Shake Shack, the fast-casual burger chain with hundreds of locations across the country, announced Monday it will be returning a $10 million small-business loan granted through the Paycheck Protection Program.
“While the program was touted as relief for small businesses, we also learned it stipulated that any restaurant business—including restaurant chains—with no more than 500 employees per location would be eligible,” Danny Meyer, the CEO of Union Square Hospitality Group (USHG), and Randy Garutti, the CEO of Shake Shack, wrote in a statement. “We cheered that news, as it signaled that Congress had gotten the message that as both as an employer, and for the indispensable role we play in communities, restaurants needed to survive.”
But that $349 billion fund, intended to inject life into small businesses struggling amid COVID-19 shutdowns, ran dry last Wednesday, prompting Meyer and Garutti to reassess the money they’d received.
“If this act were written for small businesses, how is it possible that so many independent restaurants whose employees needed just as much help were unable to receive funding?” they wrote.
Shake Shack, which has laid off 2,000 employees and is facing operating losses of over $1.5 million each week, received the capital it needed through a public-market equity transaction. Though the company says that the additional $10 million loan would be helpful, they acknowledge that other businesses need it more and said that they will return it “immediately.”
The Paycheck Protection Program’s allocated funding evaporated in less than two weeks, setting off another debate on Capitol Hill. As of Monday afternoon, it appeared that Democrats and Republicans were nearing an agreement that would funnel $310 billion toward small small-business loans, with another $75 billion for hospitals and $25 billion for increased virus testing.
That large hotel and restaurant chains were ever eligible for government assistance prompted a backlash that only intensified as smaller dining establishments learned they would not receive funding. Not only do those larger companies have a much higher likelihood of locking down funding from private lending markets, they also have strong corporate relationships that allow them to expedite the application process.
“This industry rises and falls together,” they wrote. “And if there is a concern that once again the government will have not allocated adequate funding, then send business to the front of the PPP line which has more limited access to outside funding.”
The two men also drew attention to some of the more problematic parts of the program, noting that the loan forgiveness terms are highly unrealistic and that many small businesses are unable to secure help from major lenders in the face of exclusive loan terms.
In order to qualify for loan forgiveness, 75 percent of expenses must be spent on payroll—already a tough ask for companies that have no customers, but still bills to pay.

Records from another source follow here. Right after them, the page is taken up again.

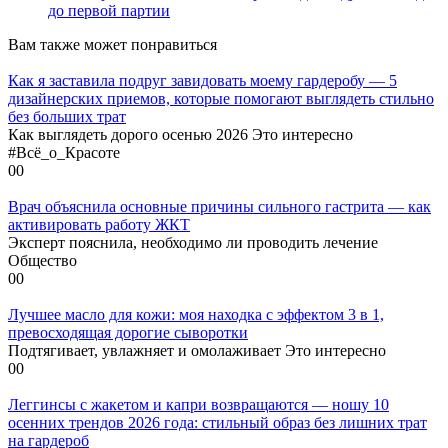
до первой партии
Вам также может понравиться
Как я заставила подруг завидовать моему гардеробу — 5
дизайнерских приемов, которые помогают выглядеть стильно
без больших трат
Как выглядеть дорого осенью 2026 Это интересно
#Всё_о_Красоте
0
0
Врач объяснила основные причины сильного гастрита — как
активировать работу ЖКТ
Эксперт пояснила, необходимо ли проводить лечение
Общество
0
0
Лучшее масло для кожи: моя находка с эффектом 3 в 1,
превосходящая дорогие сыворотки
Подтягивает, увлажняет и омолаживает Это интересно
0
0
Леггинсы с жакетом и капри возвращаются — ношу 10
осенних трендов 2026 года: стильный образ без лишних трат
на гардероб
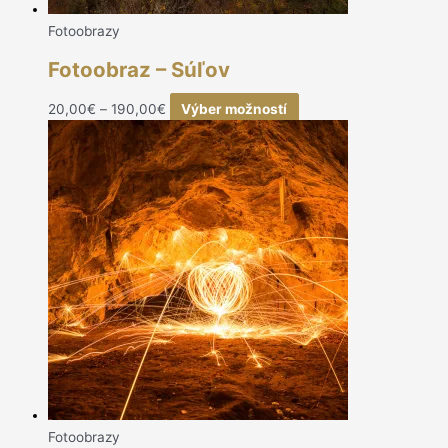
Fotoobrazy
Fotoobraz – Súľov
20,00
€
–
190,00
€
Výber možností
Fotoobrazy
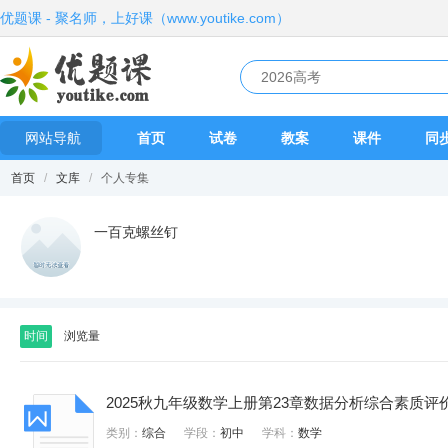
优题课 - 聚名师，上好课（www.youtike.com）
网站导航
首页
试卷
教案
课件
同
首页
/
文库
/
个人专集
一百克螺丝钉
时间
浏览量
2025秋九年级数学上册第23章数据分析综合素质评
类别：
综合
学段：
初中
学科：
数学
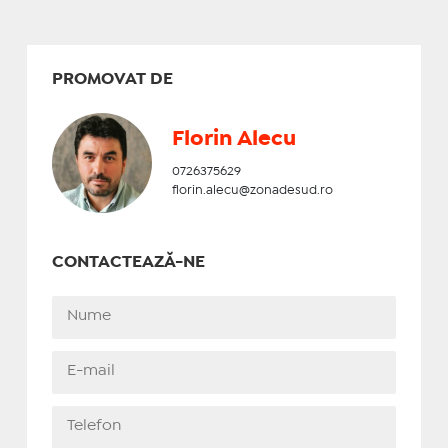
PROMOVAT DE
Florin Alecu
0726375629
florin.alecu@zonadesud.ro
CONTACTEAZĂ-NE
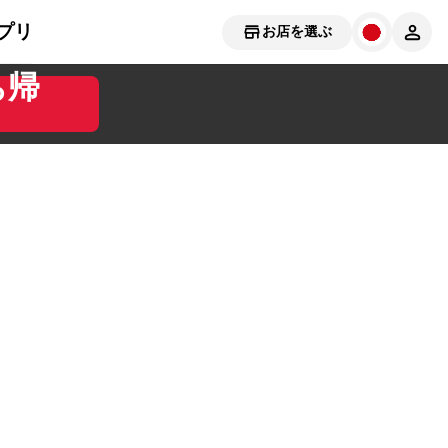
プリ
お店を選ぶ
ち帰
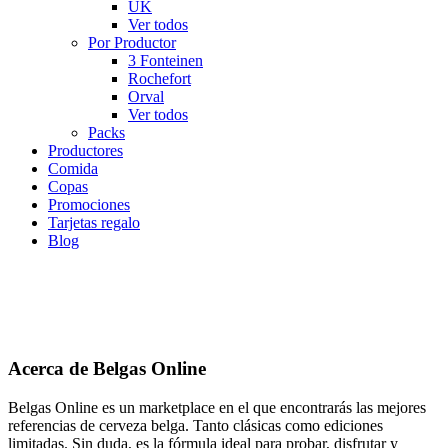
UK
Ver todos
Por Productor
3 Fonteinen
Rochefort
Orval
Ver todos
Packs
Productores
Comida
Copas
Promociones
Tarjetas regalo
Blog
Acerca de Belgas Online
Belgas Online es un marketplace en el que encontrarás las mejores
referencias de cerveza belga. Tanto clásicas como ediciones
limitadas. Sin duda, es la fórmula ideal para probar, disfrutar y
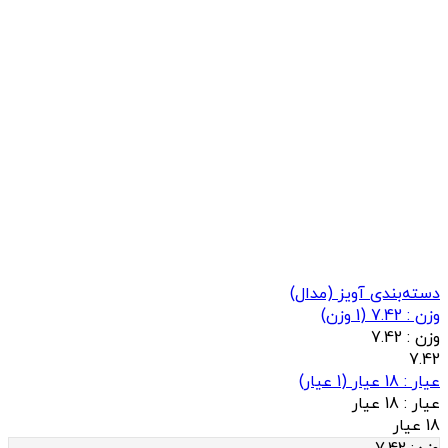
دسته‌بندی آویز (مدال)
وزن : 7.42
(
1
وزن)
وزن :
7.42
7.42
عيار : 18 عیار
(
1
عيار)
عيار :
18 عیار
18 عیار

Yet the legislation also stipulates that companies restore pre-coronavirus “full-time employment and salary levels” by June 30, 2020. Meyer and Garutti suggest that the government “make all PPP loans forgivable if an adequate number of employees are rehired by a minimum 6 months following the date that a restaurant’s state (or city) has permitted a full reopening to the public.” It’s a decent idea, but as with aspects of the PPP as written and implemented, the 6-month window would be easier for some companies to comply with than others.
“Shake Shack, like all restaurant businesses in America, is doing the best we can to navigate these challenging times. We don’t know what the future holds,” wrote Meyer and Garutti. “Our people would benefit from a $10 million PPP loan but we’re fortunate to now have access to capital that others do not. Until every restaurant that needs it has had the same opportunity to receive assistance, we’re returning ours.”